Here we have an oddity. A team with a 15-7 record had to pay its way into the state tournament.
It will be a while before Mandan girls basketball coach Len Stanley forgets last winter's dismal finish to what had been a fine season.
He just hopes his team is anxious to make amends. And there are plenty of players returning with a bad taste in their mouths from last March's debacle.
"That's a heck of a motivator," Stanley said as he recalled a season-ending three-game ouster from the West Region tournament. "We threw it in their faces every day this summer. ... We've got to get over the hump.
"It's a lesson learned," Stanley emphasized. "You play to win. The shots weren't falling early against Jamestown, and you start to play not to lose."
Mandan lost 44-39 to Jamestown with a state tournament berth on the line.
Several girls who played prominent roles on that team return.
Mic Longtin, a 5-foot-2 senior, returns as a third-year starter.
She was an all-region selection last season on the strength of 15.0 points, 2.7 steals and 3.8 assists per game. She sank a team-high 34 3-pointers.
Other returning letterwinners include 5-11 senior
Elizabeth Meyer, 6-2 junior Lexi Goldade, 5-10 junior
JaeLyn Russell and 5-10
junior Courtney Goetz, all of whom started at one time or another last winter.
The guts of Mandan's team, it appears, has moved from the perimeter to the paint with the graduation of Steph Pedersen and Anna Helmers.
"Our Achilles' heel last year was a lack of post presence, and that has to be addressed, and it will be," Stanley said. "We've got some kids who have matured since last year."
Meyer averaged 4.1 points and 3.4 rebounds in 282 minutes last season, Goldade averaged 3.4 points and 4.5 rebounds in 332 minutes, Russell averaged 4.8 points and 2.6 rebounds in 247 minutes and Goetz averaged 7.2 points and 2.2 rebounds in 251 minutes.
"Goldade is a year older and stronger ... Elizabeth Meyer is a strong kid. She should be able to help us on the blocks. Makenzie Schmidt (a 5-10 junior) will see a lot of minutes this year. She should help us on the blocks," Stanley said. "JaeLyn Russell is a strong kid who will be another post player."
Stanley said his post players aren't wooden lob-me-the-ball types.
"Our bigs can run the floor. Goldade is 6-2 and very athletic. She gets up and down," he said.
"People forget those kids were sophomores last year, and (5-8 guard) McKayla Howling Wolf was a freshman," Stanley continued. "We saw a lot of growth this summer with the traveling team. They're maturing."
Stanley said his post players must assert themselves under the boards.
"This group has a lot of potential ... but last year they got outrebounded by about five a game. With a year of maturity that's got to get better," he said.
On the other end of the spectrum is Longtin. Stanley said the worst thing the opposition can do is judge this book by its 5-foot-2 cover.

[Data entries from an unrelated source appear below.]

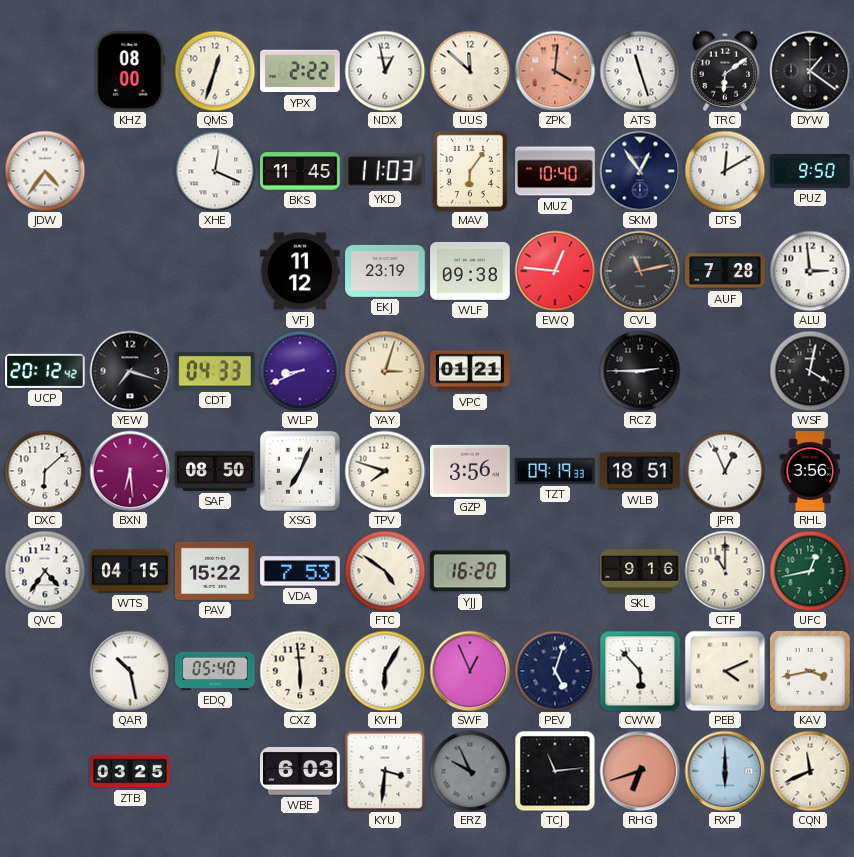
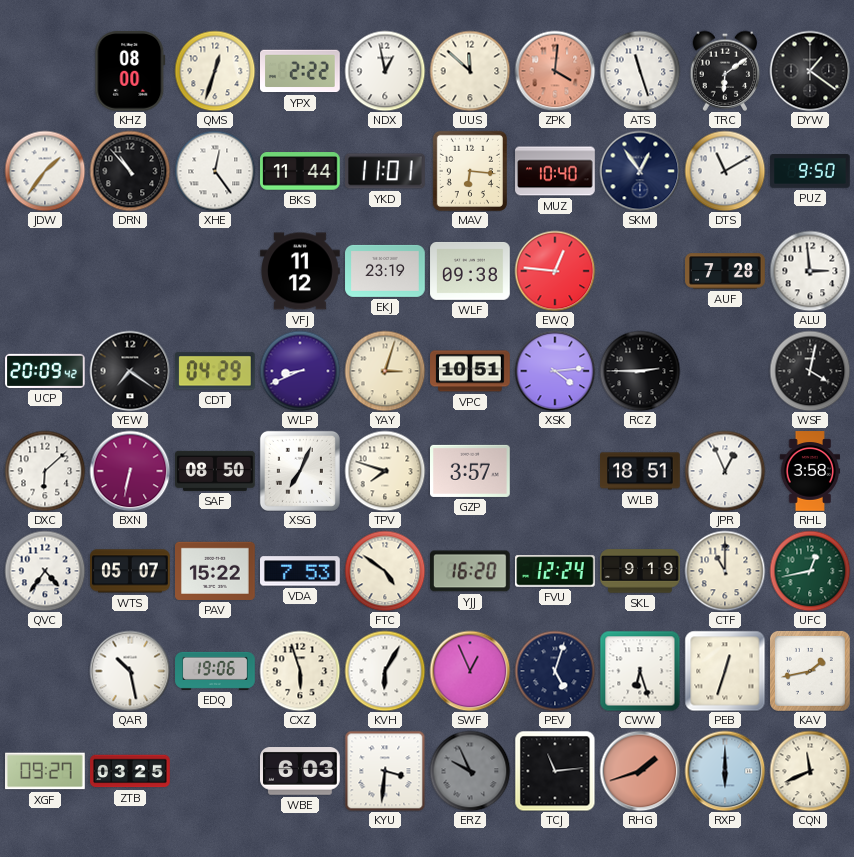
JDW: 4:36 -> 1:36
DRN: none -> 10:53
XHE: 12:19 -> 12:24
BKS: 11:45 -> 11:44
YKD: 11:03 -> 11:01
MAV: 6:06 -> 6:16
DTS: 12:10 -> 11:10
CVL: 11:13 -> none
UCP: 20:12 -> 20:09
YEW: 7:18 -> 7:21
CDT: 04:33 -> 04:29
VPC: 01:21 -> 10:51
XSK: none -> 4:14
BXN: 6:29 -> 6:32
GZP: 3:56 -> 3:57
TZT: 09:19 -> none
RHL: 3:56 -> 3:58
WTS: 04:15 -> 05:07
FVU: none -> 12:24
SKL: 9:16 -> 9:19
EDQ: 05:40 -> 19:06
CXZ: 5:59 -> 5:57
CWW: 5:53 -> 6:27
PEB: 4:11 -> 12:33
KAV: 3:43 -> 1:43
XGF: none -> 09:27
RHG: 6:42 -> 1:42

"I feel pretty confident Longtin can be one of the premier guards in the state," Stanley said. "Longtin, Howling Wolf and Goetz - all of them can handle the basketball."
They can also shoot it. The Longtin-Howling Wolf-Goetz triumvirate combined for 61 3-pointers last season.
"We should be able to score. There are plenty of 3-point shooters in this group," the coach said.
Defensively, the Braves were fourth in the West Region last season, surrendering 56.7 points per game. Stanley said he would take a similar defensive performance this season.
"I don't see why we won't be at least as strong defensively as we were last year," Stanley said.
However, Mandan may not play as much nose-to-nose full-court pressure as Braves fans have become accustomed to seeing.
"Mandan has always been noted for its full-court pressure," Stanley said. "But this group can play at almost any pace. ... We'll pick our spots more this year than Mandan has in the past."
It's not for want of depth that Stanley is backing off the Braves' aggressive defensive posture.
"We have eight kids we feel comfortable with. The sophomores got tons of minutes last year, and Chelsey Peterson is a sophomore who could see a lot of minutes. She's pretty nifty and has a nose for the ball. She's kind of a No. 3-type player, and she's got a work ethic like Mic Longtin."
Stanley may have several veteran players off a team that finished eight games over .500 last season, but he has no illusions of a walk in the park. He points to Century, Minot and Bismarck and the Braves as probable contenders with Jamestown having an outside shot.
Mandan opens at Jamestown on Fridayand and visits Century in its second game Dec. 15.
"(Century) is a group of seniors, and they're just solid. It doesn't matter what sport," Stanley said.